[PROVIDED DATA — start]
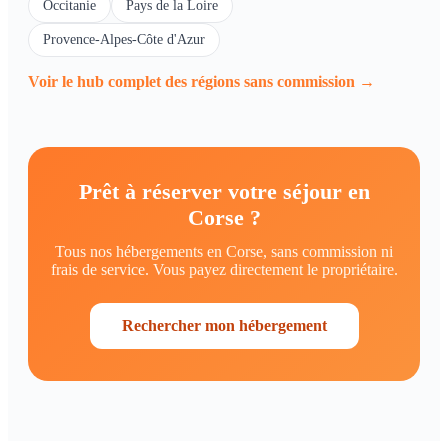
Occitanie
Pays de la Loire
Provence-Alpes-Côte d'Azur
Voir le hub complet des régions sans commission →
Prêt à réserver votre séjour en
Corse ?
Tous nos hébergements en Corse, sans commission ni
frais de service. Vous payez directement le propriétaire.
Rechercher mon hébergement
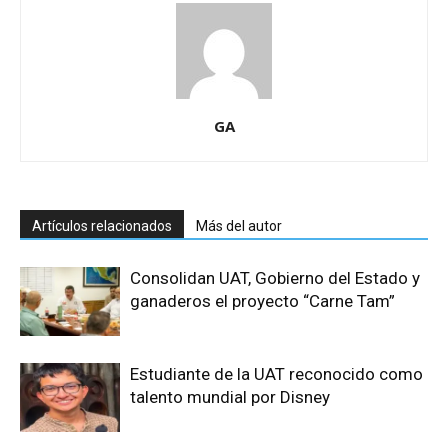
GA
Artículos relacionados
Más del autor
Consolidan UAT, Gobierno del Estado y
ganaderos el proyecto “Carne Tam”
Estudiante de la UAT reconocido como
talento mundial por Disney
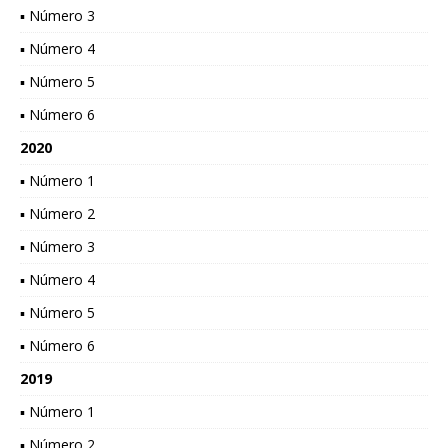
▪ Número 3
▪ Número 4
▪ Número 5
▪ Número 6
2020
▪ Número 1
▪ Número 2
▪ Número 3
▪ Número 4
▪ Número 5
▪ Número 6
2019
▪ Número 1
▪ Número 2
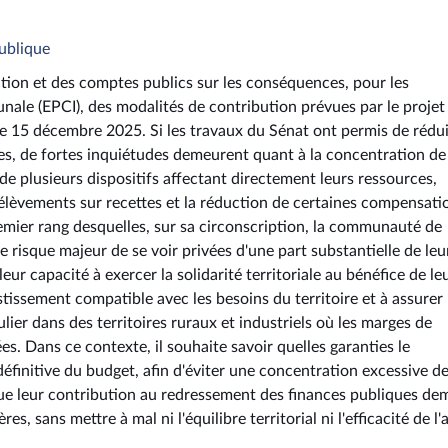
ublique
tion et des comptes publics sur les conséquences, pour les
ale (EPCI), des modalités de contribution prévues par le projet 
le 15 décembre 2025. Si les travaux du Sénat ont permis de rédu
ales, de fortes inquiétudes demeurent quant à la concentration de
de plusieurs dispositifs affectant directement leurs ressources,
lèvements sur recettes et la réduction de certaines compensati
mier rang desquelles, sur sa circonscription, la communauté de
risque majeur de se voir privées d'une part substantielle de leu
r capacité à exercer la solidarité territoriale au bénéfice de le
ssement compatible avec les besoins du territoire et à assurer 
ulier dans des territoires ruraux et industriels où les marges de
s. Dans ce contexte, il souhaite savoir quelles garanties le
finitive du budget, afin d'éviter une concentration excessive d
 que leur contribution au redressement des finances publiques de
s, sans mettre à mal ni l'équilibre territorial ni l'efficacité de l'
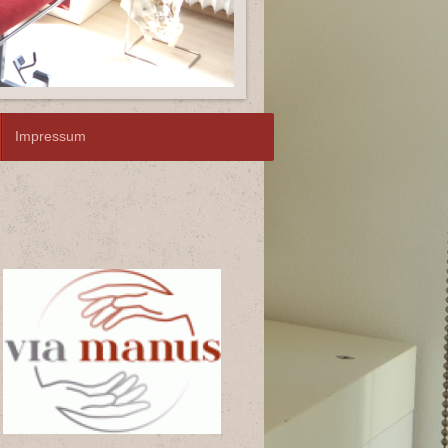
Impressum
[PROVIDED DATA — finish]
= WHAT THIS TASK INVOLVES =
Show every line from the entries above in which the word "concentration" appears.

= ANSWER SPACE =
ales, de fortes inquiétudes demeurent quant à la concentration de
finitive du budget, afin d'éviter une concentration excessive d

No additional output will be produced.